> What the task asks: Without omitting anything, copy the data exactly.

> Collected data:
• • •
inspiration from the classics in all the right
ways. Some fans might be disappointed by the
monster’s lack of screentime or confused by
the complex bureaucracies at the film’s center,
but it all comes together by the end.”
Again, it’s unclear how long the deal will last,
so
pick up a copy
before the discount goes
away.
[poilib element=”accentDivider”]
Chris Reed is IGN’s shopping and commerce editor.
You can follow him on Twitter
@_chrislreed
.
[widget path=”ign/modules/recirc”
• • •
> Exercise answer:
inspiration from the classics in all the right
ways. Some fans might be disappointed by the
monster’s lack of screentime or confused by
the complex bureaucracies at the film’s center,
but it all comes together by the end.”
Again, it’s unclear how long the deal will last,
so
pick up a copy
before the discount goes
away.
[poilib element=”accentDivider”]
Chris Reed is IGN’s shopping and commerce editor.
You can follow him on Twitter
@_chrislreed
.
[widget path=”ign/modules/recirc”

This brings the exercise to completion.